A natural inclination toward outdoor sports led Indiana native Mike Augspurger to come up with several inventions that would help the disabled to enjoy the sport of competitive cycling.
Augspurger, born in Fort Wayne, Indiana in 1956, is an expert cyclist, a skilled machinist, and a designer and builder of bicycles. Founder of One-Off Titanium, Inc., Augspurger is a specialist in custom titanium frame bicycles, including the first all-terrain handcycle designed for wheelchair athletes.
Augspurger was introduced to the world of vehicular sports at an early age by his parents, who were avid go-cart racers. Later he became interested in motorcycles and bicycles. He had a Schwinn as a young boy, which he was happy with, but he wished it was lighter, for the bike weighed more than he did. Motor power would be even better, he thought. Eventually he bought a motorcycle and began competing in “trials,” which required maneuvering over very rough, rocky terrain.
After high school Augspurger studied motorcycle mechanics for a year at the Indiana Institute of Technology and took courses at the University of Evansville. Later he got a job in a machine shop as a buffer, polishing metal, but he also learned about machining. He set off for higher education at Hampshire College in Massachusetts and graduated with a BA in 1981. He took a job soon after as a pattern maker in another machine shop in Boston. While working there, he bought his first mountain bike, which he set about improving on with his new knowledge of machining, engineering and industrial materials. Soon he began building his own bike frame. He took a job working for a bike factory in Boston so he could learn more about bicycle construction. He became an exceptional mountain biker and cyclist, and in 1985, he won third place in national bicycle trials in Reno, Nevada.
That year Augspurger married Leni Fried, an artist he had met in Boston, whose creative work would eventually include custom painting her husband’s bicycle frames. In 1987, Augspurger, with his wife and two partners, founded Merlin Metalworks, Inc. in Somerville, Mass. to manufacture bicycle frames and racing wheelchairs. It was one of the first companies of its kind, using titanium, a very strong, lightweight, corrosion-resistant metal that is more flexible and resilient than steel. Merlin Metalworks designed and made titanium mountain bikes and other bicycles that quickly gained attention in the cycling world, and annual production shot up into the thousands in just a couple of years. The Merlin staff got to know Bob Hall, the first person to enter the Boston Marathon in a wheelchair, and began making titanium-racing chairs for him, too. In 1988, Bicycle Guide Magazine named a Merlin Metalworks model as "one of the ten most innovative bikes of the year."

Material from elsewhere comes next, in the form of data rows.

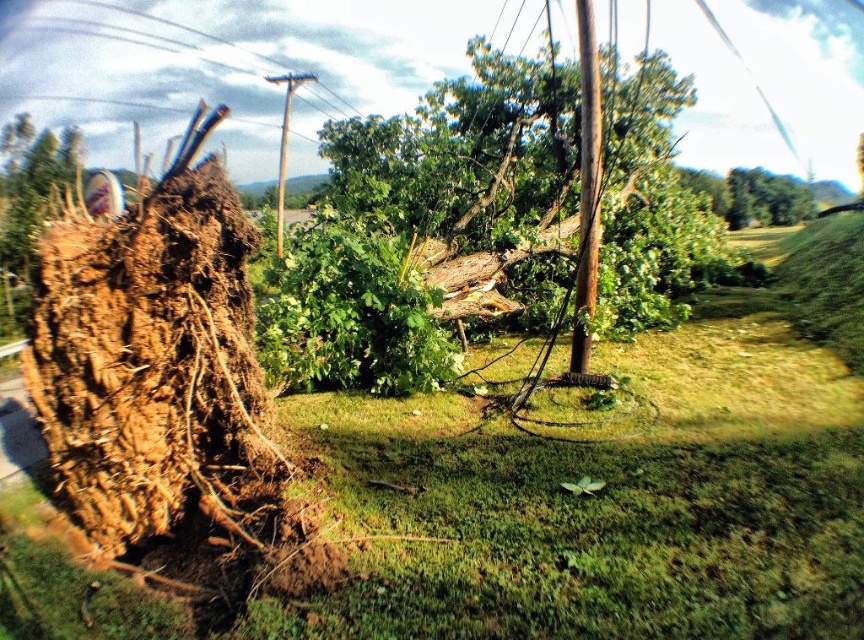 Question: Considering the real-world distances, which object is closest to the green grass at center?

Choices:
 (A) green leafy tree at center
 (B) brown wooden telegraph pole at upper center

Answer: (A)

Question: From the image, what is the correct spatial relationship of green grass at center in relation to green leafy tree at center?

Choices:
 (A) left
 (B) right

Answer: (A)

Question: Which point appears closest to the camera in this image?

Choices:
 (A) (734, 376)
 (B) (299, 72)
 (C) (588, 292)
 (D) (541, 291)

Answer: (C)

Question: Which point appears closest to the camera in this image?

Choices:
 (A) (281, 179)
 (B) (856, 221)
 (C) (573, 365)
 (D) (402, 320)

Answer: (C)

Question: Is green grass at center bigger than brown wooden pole at center?

Choices:
 (A) no
 (B) yes

Answer: (A)

Question: Does brown wooden pole at center appear on the right side of brown wooden telegraph pole at upper center?

Choices:
 (A) yes
 (B) no

Answer: (A) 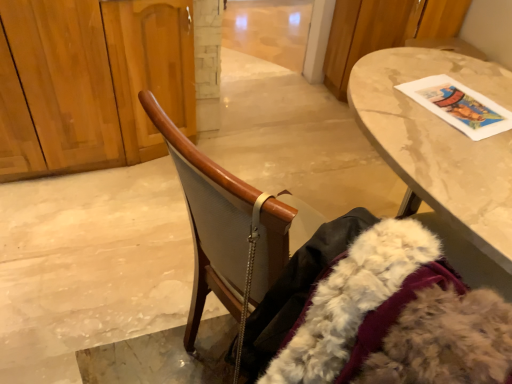 What do you see at coordinates (397, 319) in the screenshot? This screenshot has width=512, height=384. I see `white fluffy fur coat at lower right` at bounding box center [397, 319].

What do you see at coordinates (440, 143) in the screenshot? Image resolution: width=512 pixels, height=384 pixels. I see `marble table at upper right` at bounding box center [440, 143].

Describe the element at coordinates (254, 231) in the screenshot. I see `wooden chair at center` at that location.

The width and height of the screenshot is (512, 384). In order to click on wooden dresser at left in this screenshot , I will do `click(100, 77)`.

Who is shorter, wooden chair at center or wooden dresser at left?

wooden chair at center.

Is wooden chair at center smaller than wooden dresser at left?

Yes.

Can you confirm if wooden chair at center is wider than wooden dresser at left?

Correct, the width of wooden chair at center exceeds that of wooden dresser at left.

From a real-world perspective, between wooden dresser at left and white fluffy fur coat at lower right, who is vertically lower?

In real-world perspective, wooden dresser at left is lower.

Is wooden dresser at left next to white fluffy fur coat at lower right?

wooden dresser at left and white fluffy fur coat at lower right are clearly separated.

Is white fluffy fur coat at lower right at the back of wooden dresser at left?

wooden dresser at left is not turned away from white fluffy fur coat at lower right.

Is white fluffy fur coat at lower right bigger than wooden chair at center?

Yes, white fluffy fur coat at lower right is bigger than wooden chair at center.

From a real-world perspective, who is located higher, white fluffy fur coat at lower right or wooden chair at center?

wooden chair at center.

In the image, is white fluffy fur coat at lower right on the left side or the right side of wooden chair at center?

white fluffy fur coat at lower right is to the right of wooden chair at center.

In the scene shown: Is white fluffy fur coat at lower right turned away from wooden chair at center?

Yes, white fluffy fur coat at lower right is positioned with its back facing wooden chair at center.

Which of these two, white fluffy fur coat at lower right or wooden dresser at left, stands shorter?

With less height is wooden dresser at left.

Which object is positioned more to the right, white fluffy fur coat at lower right or wooden dresser at left?

From the viewer's perspective, white fluffy fur coat at lower right appears more on the right side.

Between white fluffy fur coat at lower right and wooden dresser at left, which one has larger size?

With larger size is wooden dresser at left.

Is white fluffy fur coat at lower right in front of wooden dresser at left?

That is True.

Considering the relative positions of white fluffy fur coat at lower right and marble table at upper right in the image provided, is white fluffy fur coat at lower right in front of marble table at upper right?

Yes, white fluffy fur coat at lower right is closer to the camera.

From the image's perspective, is white fluffy fur coat at lower right positioned above or below marble table at upper right?

Based on their image positions, white fluffy fur coat at lower right is located beneath marble table at upper right.

Could marble table at upper right be considered to be inside white fluffy fur coat at lower right?

Definitely not — marble table at upper right is not inside white fluffy fur coat at lower right.

Who is shorter, white fluffy fur coat at lower right or marble table at upper right?

Standing shorter between the two is marble table at upper right.

Locate an element on the screen. chair lying in front of the white fluffy fur coat at lower right is located at coordinates (254, 231).

Is wooden chair at center taller or shorter than white fluffy fur coat at lower right?

In the image, wooden chair at center appears to be shorter than white fluffy fur coat at lower right.

From a real-world perspective, between wooden chair at center and white fluffy fur coat at lower right, who is vertically lower?

white fluffy fur coat at lower right.

Considering the positions of objects marble table at upper right and wooden chair at center in the image provided, who is more to the right, marble table at upper right or wooden chair at center?

marble table at upper right is more to the right.

Is the position of marble table at upper right less distant than that of wooden chair at center?

No, marble table at upper right is behind wooden chair at center.

From a real-world perspective, which object stands above the other?

wooden chair at center is physically above.

What are the coordinates of `chair below the wooden dresser at left (from the image's perspective)` in the screenshot? It's located at (254, 231).

At what (x,y) coordinates should I click in order to perform the action: click on dresser lying behind the white fluffy fur coat at lower right. Please return your answer as a coordinate pair (x, y). Looking at the image, I should click on (100, 77).

Which object lies further to the anchor point wooden chair at center, wooden dresser at left or white fluffy fur coat at lower right?

wooden dresser at left is positioned further to the anchor wooden chair at center.

When comparing their distances from wooden chair at center, does marble table at upper right or white fluffy fur coat at lower right seem closer?

white fluffy fur coat at lower right.

Considering their positions, is white fluffy fur coat at lower right positioned closer to wooden dresser at left than marble table at upper right?

Based on the image, marble table at upper right appears to be nearer to wooden dresser at left.

From the image, which object appears to be nearer to marble table at upper right, wooden chair at center or wooden dresser at left?

wooden chair at center is closer to marble table at upper right.

Looking at the image, which one is located further to wooden dresser at left, marble table at upper right or wooden chair at center?

The object further to wooden dresser at left is marble table at upper right.

When comparing their distances from white fluffy fur coat at lower right, does wooden chair at center or wooden dresser at left seem further?

wooden dresser at left is positioned further to the anchor white fluffy fur coat at lower right.

Estimate the real-world distances between objects in this image. Which object is closer to marble table at upper right, white fluffy fur coat at lower right or wooden dresser at left?

white fluffy fur coat at lower right.

Which object lies further to the anchor point wooden chair at center, wooden dresser at left or marble table at upper right?

Based on the image, wooden dresser at left appears to be further to wooden chair at center.

Locate an element on the screen. Image resolution: width=512 pixels, height=384 pixels. chair between wooden dresser at left and marble table at upper right is located at coordinates (254, 231).

I want to click on fur coat situated between wooden dresser at left and marble table at upper right from left to right, so click(x=397, y=319).

In order to click on fur coat located between wooden chair at center and wooden dresser at left in the depth direction in this screenshot , I will do `click(397, 319)`.

This screenshot has width=512, height=384. What are the coordinates of `fur coat situated between wooden chair at center and marble table at upper right from left to right` in the screenshot? It's located at coord(397,319). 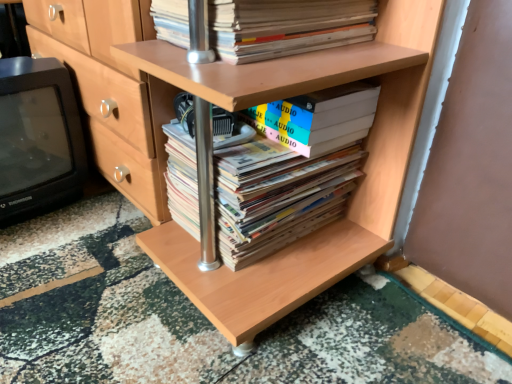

A year later Augspurger left Merlin to found One-Off Titanium in Florence, Mass. where he creates experimental and custom-designed products, mostly related to bicycles. Among his designs are a fully suspended mountain bike frame in steel and titanium. He also worked on the development of a better handcycle for wheelchair athletes for several years, looking for ways to experiment with the position of the rider, for example, to make him or her faster, as well as safer, on a racing course. The models he had seen all had the rider in a sitting position with legs stretched out in front. But paraplegic riders can't use their legs to shift their body weight to ease the impact of bumps in the road while they pedal the bike with their hands and arms. The biggest problem was figuring out a way for the cyclist to crank with the arms and steer at the same time.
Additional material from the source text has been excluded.